Beavers were hunted to extinction in Britain over 400 years ago. Now, thanks to sensitive reintroduction projects they are being returned in some places, allowing us to see just how amazing these natural engineers are at helping to improve wetlands and rivers for all sorts of associated wildlife.
To give them a secure future we need a clear beaver strategy for England and any delay will put those beavers already living amongst us at risk. We have been supporting colleagues across the county in asking the Government to stick with plans to publish a national beaver strategy as soon as possible, so these amazing native creatures can return to English waters for good.
Together with our friends in Wildlife Trusts across the country, we welcome the launch of a Government consultation that asks whether the public would like to see beavers released into the wild in England. At the moment, the only officially sanctioned beavers in the UK wild are in Scotland and along the River Otter in Devon.

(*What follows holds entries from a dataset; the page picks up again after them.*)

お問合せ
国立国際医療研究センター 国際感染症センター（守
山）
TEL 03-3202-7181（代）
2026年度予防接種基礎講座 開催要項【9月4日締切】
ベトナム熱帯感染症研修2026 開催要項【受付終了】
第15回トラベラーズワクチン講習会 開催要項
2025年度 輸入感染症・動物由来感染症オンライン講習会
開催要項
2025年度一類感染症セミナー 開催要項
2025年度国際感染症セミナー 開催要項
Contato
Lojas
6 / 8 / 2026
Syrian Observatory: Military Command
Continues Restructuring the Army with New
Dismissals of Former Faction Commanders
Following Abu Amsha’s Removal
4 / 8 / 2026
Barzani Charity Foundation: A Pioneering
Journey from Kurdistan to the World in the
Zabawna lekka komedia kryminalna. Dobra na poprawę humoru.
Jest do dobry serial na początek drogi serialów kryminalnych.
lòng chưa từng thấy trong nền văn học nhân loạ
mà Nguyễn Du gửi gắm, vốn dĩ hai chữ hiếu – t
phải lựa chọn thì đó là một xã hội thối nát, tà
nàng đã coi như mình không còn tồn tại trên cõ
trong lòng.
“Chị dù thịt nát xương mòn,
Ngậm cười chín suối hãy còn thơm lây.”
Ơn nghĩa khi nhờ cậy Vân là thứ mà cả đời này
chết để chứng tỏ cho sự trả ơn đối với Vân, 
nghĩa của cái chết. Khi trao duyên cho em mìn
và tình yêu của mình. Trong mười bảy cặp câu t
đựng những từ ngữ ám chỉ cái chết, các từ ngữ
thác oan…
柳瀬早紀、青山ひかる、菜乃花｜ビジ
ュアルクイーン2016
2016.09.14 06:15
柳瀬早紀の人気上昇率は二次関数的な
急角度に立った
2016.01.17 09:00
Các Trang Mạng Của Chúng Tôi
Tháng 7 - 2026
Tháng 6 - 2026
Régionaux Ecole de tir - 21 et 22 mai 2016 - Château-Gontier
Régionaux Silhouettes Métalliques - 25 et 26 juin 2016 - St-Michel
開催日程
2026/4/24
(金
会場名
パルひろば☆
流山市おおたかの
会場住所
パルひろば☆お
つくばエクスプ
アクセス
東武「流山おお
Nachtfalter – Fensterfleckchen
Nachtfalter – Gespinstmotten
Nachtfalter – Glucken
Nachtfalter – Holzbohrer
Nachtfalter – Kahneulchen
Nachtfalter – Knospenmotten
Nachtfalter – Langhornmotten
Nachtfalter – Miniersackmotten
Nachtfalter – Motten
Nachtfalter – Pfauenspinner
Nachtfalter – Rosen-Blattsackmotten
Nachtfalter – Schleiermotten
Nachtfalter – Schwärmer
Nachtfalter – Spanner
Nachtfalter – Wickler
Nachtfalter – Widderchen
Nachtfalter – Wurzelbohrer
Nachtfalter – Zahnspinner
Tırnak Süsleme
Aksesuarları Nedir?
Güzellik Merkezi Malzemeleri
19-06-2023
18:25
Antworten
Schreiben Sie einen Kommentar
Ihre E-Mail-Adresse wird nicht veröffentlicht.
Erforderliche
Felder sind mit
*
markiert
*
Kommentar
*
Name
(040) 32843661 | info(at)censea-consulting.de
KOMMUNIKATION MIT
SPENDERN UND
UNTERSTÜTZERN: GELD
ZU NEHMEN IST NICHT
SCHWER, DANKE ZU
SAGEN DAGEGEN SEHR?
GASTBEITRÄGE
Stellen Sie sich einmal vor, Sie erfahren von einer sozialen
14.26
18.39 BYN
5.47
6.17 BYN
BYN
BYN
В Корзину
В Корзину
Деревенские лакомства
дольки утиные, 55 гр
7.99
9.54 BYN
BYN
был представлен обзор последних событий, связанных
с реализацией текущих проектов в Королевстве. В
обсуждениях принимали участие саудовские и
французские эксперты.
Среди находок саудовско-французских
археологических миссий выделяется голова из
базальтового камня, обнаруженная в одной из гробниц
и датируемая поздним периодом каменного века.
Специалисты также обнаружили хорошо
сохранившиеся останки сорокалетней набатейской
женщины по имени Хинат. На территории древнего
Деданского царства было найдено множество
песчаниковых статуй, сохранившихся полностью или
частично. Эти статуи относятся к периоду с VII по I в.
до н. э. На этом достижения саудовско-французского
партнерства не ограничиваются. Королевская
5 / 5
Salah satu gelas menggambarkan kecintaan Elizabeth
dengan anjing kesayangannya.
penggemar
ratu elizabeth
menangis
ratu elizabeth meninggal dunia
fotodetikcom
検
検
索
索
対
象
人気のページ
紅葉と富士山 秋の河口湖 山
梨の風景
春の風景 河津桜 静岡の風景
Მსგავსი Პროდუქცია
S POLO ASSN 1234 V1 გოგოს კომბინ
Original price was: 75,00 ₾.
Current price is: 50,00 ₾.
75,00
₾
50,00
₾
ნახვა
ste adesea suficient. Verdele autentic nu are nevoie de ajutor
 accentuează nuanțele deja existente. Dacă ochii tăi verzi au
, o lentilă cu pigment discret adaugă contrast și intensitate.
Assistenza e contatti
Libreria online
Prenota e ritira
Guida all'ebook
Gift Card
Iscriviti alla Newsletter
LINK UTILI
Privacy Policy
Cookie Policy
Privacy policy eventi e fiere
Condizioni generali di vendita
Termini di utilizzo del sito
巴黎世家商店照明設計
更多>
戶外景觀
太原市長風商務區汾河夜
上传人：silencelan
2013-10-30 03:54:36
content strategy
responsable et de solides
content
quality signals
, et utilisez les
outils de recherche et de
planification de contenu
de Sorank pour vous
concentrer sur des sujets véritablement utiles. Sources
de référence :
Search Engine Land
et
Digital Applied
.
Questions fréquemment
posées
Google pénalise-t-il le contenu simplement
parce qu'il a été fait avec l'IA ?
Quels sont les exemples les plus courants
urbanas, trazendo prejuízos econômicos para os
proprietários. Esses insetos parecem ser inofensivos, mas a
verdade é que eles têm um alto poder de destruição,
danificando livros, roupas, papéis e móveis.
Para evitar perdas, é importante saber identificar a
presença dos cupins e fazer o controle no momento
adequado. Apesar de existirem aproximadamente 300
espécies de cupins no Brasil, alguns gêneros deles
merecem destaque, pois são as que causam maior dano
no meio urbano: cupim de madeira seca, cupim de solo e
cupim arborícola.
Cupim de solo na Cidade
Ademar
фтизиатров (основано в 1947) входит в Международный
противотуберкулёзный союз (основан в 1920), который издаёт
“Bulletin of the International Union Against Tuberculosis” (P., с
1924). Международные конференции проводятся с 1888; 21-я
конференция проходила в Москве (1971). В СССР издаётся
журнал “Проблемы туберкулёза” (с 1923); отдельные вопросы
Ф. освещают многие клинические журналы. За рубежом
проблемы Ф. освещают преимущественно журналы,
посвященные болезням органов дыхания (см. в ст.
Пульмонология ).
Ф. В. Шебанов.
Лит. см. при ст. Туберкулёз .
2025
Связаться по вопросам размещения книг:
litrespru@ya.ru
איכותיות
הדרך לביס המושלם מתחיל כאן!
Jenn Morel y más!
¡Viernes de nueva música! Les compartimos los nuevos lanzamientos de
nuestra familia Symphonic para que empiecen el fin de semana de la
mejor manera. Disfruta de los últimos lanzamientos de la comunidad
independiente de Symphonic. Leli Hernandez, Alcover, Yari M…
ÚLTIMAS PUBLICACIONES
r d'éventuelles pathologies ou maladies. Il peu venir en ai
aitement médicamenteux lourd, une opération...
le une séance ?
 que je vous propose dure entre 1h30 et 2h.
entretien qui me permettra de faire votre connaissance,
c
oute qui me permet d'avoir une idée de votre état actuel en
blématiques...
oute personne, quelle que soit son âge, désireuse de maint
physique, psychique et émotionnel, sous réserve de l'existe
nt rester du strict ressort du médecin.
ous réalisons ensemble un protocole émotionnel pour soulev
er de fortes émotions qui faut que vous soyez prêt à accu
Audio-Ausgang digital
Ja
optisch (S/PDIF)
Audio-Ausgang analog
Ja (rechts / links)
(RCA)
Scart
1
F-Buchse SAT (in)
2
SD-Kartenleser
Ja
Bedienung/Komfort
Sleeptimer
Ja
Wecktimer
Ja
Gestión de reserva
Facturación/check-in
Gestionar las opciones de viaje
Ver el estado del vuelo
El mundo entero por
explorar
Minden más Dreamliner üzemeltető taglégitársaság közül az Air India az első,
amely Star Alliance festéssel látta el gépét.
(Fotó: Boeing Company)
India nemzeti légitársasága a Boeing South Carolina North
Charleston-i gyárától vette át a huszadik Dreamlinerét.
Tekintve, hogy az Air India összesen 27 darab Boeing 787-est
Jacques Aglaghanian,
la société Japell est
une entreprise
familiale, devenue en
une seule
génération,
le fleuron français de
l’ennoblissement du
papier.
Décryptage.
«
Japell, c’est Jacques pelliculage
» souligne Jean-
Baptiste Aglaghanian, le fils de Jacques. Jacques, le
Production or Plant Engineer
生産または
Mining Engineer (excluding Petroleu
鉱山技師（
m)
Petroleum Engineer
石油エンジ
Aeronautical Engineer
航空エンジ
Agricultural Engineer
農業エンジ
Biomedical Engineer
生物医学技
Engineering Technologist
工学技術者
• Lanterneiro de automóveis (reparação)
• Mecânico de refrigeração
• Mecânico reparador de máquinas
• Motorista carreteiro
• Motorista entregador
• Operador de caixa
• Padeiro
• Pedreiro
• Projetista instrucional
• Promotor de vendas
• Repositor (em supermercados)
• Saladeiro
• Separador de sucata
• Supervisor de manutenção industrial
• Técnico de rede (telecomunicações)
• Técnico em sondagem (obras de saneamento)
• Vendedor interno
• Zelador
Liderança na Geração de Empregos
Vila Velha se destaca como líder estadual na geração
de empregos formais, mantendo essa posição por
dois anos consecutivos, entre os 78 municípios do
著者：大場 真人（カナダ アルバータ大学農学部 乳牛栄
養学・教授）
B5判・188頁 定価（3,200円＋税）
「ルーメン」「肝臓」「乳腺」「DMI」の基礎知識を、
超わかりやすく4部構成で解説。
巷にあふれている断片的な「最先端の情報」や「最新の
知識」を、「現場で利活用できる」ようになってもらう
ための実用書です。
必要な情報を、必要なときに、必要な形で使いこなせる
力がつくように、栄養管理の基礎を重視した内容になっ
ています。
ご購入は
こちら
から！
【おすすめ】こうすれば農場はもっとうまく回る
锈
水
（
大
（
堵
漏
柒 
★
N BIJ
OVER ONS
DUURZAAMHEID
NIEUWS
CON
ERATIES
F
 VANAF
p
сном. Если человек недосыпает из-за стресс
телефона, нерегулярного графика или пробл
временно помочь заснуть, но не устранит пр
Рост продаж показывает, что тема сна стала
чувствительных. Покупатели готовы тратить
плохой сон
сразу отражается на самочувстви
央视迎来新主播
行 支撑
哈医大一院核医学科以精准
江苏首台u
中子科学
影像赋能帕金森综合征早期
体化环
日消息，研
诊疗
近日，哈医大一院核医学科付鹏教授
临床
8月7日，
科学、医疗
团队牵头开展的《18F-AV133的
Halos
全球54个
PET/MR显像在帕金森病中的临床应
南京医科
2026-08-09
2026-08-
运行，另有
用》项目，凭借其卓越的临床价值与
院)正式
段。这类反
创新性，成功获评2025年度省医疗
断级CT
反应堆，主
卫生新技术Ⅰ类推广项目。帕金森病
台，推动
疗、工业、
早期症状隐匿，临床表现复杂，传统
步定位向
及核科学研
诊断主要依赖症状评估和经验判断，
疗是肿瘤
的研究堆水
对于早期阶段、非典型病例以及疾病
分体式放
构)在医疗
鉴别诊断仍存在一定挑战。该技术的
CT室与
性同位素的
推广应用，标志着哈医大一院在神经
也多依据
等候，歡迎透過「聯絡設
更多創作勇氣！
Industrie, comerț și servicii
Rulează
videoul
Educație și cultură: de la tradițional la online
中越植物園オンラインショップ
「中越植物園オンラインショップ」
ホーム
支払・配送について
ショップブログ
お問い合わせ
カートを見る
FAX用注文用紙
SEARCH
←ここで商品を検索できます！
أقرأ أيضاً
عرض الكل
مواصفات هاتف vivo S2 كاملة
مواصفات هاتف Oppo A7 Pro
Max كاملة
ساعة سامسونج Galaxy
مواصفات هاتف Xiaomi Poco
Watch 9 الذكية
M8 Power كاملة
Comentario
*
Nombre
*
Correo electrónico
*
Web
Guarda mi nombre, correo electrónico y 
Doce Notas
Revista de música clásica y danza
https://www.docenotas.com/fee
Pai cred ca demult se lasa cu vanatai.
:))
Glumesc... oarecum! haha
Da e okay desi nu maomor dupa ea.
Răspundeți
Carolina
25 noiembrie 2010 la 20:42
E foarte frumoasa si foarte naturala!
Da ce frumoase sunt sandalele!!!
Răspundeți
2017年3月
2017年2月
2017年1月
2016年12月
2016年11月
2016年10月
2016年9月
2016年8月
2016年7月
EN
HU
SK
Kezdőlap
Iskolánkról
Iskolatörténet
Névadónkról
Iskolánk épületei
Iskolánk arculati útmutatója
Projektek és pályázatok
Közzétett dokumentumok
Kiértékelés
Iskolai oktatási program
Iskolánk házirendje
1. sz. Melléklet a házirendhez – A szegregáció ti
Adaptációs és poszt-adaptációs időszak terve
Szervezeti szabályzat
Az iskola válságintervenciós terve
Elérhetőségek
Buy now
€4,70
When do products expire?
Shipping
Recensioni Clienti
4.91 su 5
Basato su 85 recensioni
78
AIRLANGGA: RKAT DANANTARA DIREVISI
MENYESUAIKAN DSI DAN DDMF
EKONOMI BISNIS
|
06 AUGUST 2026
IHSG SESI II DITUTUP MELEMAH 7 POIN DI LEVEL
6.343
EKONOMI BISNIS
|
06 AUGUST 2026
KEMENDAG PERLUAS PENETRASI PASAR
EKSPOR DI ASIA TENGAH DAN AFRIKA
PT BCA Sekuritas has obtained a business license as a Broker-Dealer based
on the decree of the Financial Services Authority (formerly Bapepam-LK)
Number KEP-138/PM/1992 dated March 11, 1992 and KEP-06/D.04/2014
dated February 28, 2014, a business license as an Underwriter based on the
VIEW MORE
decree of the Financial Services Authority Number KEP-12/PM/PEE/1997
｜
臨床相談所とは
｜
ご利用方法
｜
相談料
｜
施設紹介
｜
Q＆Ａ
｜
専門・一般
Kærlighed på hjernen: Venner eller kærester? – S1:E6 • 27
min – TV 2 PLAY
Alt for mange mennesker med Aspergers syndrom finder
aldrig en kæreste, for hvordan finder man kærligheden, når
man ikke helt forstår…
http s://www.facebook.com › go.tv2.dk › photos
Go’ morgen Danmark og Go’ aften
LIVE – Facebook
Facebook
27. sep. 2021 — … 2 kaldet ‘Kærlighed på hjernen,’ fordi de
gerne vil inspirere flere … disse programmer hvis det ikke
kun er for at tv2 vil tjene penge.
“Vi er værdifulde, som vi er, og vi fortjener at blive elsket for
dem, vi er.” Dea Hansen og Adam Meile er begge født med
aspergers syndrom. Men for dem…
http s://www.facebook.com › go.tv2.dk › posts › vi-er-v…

What about Worcestershire?
The reintroduction of beavers is still in its early stages and it is essential to find the best possible sites for tests and trials. Unfortunately, because of the make-up of our county it’s practically impossible to find suitable locations in our area. Our rivers are often too large (like the Severn) or too prone to significant fluctuations (like the Teme and its tributaries) to suit beavers. Equally importantly, our rivers and streams rarely have sufficient easily-accessible woodland nearby and very regularly run through densely populated or heavily-farmed areas where reintroduction may not be successful. With these constraints in place it would need further discussion with landowners in areas surrounding smaller watercourses before we could consider it appropriate to introduce beavers in the county.
While that means we can’t take a lead role in this exciting work we certainly can lend our support to colleagues elsewhere in the country who can.